CAEN - “Les romantiques ont fait leur temps. Il faut désormais chercher les simples beautés de la Nature.” Cette célèbre phrase d’Eugène Boudin peut aussi s’appliquer aux travaux d’Eugène Isabey, Paul Huet, Adolphe-Félix Cals ou Albert Lebourg, qui, au-delà du pittoresque, s’attachèrent à décrire la beauté crue de la Normandie, sa lumière et son climat particuliers. En exposant sa collection, riche de 74 tableaux datant de 1850 à 1910, sous le titre “Peindre en Normandie”, le Musée des beaux-arts de Caen évoque cette peinture “d’atmosphère”. Bon nombre de ses auteurs, Boudin, Jongkind, Courbet, Dubourg, le jeune Monet, Cals, Pécrus et bien d’autres encore, ont échangé leurs idées à la ferme Saint-Siméon – à Honfleur, sur la Côte de Grâce –, située sur une pente, au milieu des pommiers. Cals y dépeint La Grande Cour (1879), La Fileuse d’étoupe (1873), un Portrait d’enfant (1876) ; Dubourg, des Femmes dans un verger à Saint-Siméon ou Les Harengères, en plein labeur. En 1850, la côte normande se transforme et se construit : hôtels, établissements de bains et casinos envahissent le paysage. Mais, aux touristes venus en couple ou en famille pour les traditionnels bains de mer et aux grands bouleversements de la modernité, les peintres de la ferme Saint-Siméon préfèrent les pêcheurs, les blanchisseuses et les gens du cru. Boudin décrit parfois ces groupes compacts de villégiateurs venus envahir les plages, mais préfère Le Pont sur la Touques à Trouville (1881) qu’il représente des dizaines de fois. Les départs à la pêche lors des matins brumeux, le port à marée haute ou basse, les coteaux, et autres scènes de bord de mer varient considérablement d’un artiste à l’autre : Marquet décrit Le Port de Fécamp (1906) avec son jeu célèbre de traits et d’aplats ; Gernez Le Port de Honfleur (1913) à la manière d’un pointilliste, tandis que Guillemet préfère le représenter au loin, comme toile de fond d’un paysage campagnard.
Des artistes comme Charles Léandre ou Jules-Louis Rame s’intéressent également à la tranquille campagne normande.
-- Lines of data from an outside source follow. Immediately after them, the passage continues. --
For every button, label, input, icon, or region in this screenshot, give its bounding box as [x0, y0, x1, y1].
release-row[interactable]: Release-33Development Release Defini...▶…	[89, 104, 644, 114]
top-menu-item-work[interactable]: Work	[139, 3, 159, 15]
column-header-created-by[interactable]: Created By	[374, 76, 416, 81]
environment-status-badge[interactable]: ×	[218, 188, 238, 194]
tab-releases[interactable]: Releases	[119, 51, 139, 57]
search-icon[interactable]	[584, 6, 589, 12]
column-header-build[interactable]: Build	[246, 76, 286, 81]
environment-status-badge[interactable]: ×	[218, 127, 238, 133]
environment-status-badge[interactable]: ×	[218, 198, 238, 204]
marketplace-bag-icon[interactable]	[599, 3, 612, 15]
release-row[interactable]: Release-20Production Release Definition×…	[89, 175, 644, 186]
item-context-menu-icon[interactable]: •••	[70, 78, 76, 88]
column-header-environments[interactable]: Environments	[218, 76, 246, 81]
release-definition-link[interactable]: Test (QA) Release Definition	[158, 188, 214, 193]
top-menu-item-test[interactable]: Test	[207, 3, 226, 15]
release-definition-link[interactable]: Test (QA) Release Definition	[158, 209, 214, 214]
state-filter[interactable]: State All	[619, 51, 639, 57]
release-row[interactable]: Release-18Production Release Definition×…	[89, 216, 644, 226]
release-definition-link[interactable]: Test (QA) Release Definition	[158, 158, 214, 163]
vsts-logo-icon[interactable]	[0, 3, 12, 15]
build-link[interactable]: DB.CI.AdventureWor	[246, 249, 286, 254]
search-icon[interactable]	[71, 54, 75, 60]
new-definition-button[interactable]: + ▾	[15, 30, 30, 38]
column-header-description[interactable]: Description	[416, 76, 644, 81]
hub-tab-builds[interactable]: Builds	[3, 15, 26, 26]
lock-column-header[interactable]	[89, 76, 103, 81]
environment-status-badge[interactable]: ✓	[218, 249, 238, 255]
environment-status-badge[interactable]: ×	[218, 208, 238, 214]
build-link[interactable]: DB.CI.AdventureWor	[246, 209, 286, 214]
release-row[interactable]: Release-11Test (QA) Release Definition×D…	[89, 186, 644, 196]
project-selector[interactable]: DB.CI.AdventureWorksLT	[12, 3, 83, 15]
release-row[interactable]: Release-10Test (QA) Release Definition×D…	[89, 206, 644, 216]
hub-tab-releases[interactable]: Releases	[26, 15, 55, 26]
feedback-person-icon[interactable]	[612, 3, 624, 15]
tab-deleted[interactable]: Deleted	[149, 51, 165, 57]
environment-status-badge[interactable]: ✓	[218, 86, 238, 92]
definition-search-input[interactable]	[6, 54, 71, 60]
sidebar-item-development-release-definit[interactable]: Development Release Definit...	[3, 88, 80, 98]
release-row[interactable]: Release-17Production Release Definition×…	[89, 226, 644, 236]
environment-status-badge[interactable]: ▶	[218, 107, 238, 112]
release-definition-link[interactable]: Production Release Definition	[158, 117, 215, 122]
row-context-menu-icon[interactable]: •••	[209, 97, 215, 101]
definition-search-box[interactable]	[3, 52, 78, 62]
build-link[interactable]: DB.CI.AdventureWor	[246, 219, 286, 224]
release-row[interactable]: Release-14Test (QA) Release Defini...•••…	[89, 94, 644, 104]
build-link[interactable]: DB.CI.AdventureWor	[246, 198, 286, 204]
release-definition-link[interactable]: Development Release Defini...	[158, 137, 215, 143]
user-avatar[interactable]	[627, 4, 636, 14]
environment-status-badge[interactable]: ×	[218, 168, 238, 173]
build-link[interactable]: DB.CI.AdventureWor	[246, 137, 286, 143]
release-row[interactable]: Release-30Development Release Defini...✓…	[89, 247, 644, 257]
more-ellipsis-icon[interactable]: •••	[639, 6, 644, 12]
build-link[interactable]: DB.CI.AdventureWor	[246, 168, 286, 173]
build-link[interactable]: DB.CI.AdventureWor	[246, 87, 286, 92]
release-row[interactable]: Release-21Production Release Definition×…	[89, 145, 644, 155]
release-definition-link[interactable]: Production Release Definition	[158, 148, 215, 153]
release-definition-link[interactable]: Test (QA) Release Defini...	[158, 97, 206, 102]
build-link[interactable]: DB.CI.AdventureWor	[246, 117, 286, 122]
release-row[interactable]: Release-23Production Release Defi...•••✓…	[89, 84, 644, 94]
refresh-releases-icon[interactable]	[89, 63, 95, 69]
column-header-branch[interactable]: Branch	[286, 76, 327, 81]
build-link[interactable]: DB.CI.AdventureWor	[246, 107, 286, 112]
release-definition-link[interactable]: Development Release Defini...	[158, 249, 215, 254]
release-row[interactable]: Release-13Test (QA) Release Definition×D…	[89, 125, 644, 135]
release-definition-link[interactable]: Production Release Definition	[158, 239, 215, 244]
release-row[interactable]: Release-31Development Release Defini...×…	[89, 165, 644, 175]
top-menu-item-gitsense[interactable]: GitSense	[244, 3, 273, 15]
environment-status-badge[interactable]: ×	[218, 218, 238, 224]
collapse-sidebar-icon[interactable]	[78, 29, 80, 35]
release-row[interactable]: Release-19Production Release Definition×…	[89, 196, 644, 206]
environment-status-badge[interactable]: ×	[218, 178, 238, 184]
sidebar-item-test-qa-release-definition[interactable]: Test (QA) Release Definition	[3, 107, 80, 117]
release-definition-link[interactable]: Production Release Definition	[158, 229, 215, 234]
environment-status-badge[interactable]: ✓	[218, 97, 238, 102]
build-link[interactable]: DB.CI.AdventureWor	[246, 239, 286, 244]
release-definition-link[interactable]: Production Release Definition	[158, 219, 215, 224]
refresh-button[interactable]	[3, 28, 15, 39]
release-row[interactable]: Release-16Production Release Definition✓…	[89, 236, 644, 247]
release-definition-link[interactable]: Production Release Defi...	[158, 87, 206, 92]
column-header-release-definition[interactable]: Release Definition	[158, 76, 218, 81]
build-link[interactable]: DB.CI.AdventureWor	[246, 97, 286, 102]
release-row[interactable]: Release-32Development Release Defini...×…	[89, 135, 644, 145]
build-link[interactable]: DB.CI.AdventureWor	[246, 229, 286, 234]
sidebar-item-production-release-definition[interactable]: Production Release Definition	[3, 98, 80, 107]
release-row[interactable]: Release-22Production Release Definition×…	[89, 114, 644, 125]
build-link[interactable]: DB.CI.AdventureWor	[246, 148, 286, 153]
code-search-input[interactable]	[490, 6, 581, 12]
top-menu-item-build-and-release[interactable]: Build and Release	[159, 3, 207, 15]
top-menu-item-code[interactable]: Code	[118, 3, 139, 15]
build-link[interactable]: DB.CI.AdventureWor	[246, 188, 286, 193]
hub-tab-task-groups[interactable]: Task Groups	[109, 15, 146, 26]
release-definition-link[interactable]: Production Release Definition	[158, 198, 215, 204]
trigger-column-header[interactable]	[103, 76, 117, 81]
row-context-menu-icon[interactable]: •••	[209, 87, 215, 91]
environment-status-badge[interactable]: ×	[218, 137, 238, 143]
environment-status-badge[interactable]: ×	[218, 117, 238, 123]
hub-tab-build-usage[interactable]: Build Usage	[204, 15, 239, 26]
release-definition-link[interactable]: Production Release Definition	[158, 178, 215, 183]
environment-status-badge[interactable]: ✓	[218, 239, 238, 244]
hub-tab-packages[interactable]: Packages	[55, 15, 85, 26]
Avec Paysage aux rochers ou Hameau sous un ciel orageux, deux petits tableaux de 1880 de Daubigny, la campagne apparaît plus sombre, plus angoissante. C’est probablement en 1865, dans l’Orne, près de Vimoutiers, que Corot saisit, quant à lui, dans le froid et la bourrasque, une Rue de village en Normandie. Le musée présente aussi les tableaux exécutés entre Le Havre et Paris, le long de la Seine, source intarissable d’inspiration avec ses ruines et monuments, ses châteaux et abbayes, ses paysages sauvages, ses champs, ses chemins de fer et ses ports. La Seine à Rouen, happée sous un ciel orageux ou lumineux, dans des tons roses, violets et gris, devient vite l’unique motif de Lebourg. Il y exprime une profonde mélancolie tout en explorant les variations infinies de la lumière. Avec Rouen dans la brume, Maurice Louvrier signe une toile quasiment abstraite : le motif est dissout dans une oscillation de formes, ne retenant que l’impression du brouillard. Comme pour l’exposition précédente, “Peintres du Nord en voyage dans l’Ouest, 1860-1900” (lire le JdA n° 130, 29 juin 2001), le musée donne à voir beaucoup de petits formats, des esquisses ou pochades, dans lesquels il a été laissé libre cours à toutes les audaces.
- DE COROT À VUILLARD, jusqu’au 30 septembre, Musée des beaux-arts de Caen, Le Château, 14000 Caen, tél. 02 31 30 47 70, tlj sauf mardi, 9h30-18h. Catalogue, 150 p., 28,97 euros.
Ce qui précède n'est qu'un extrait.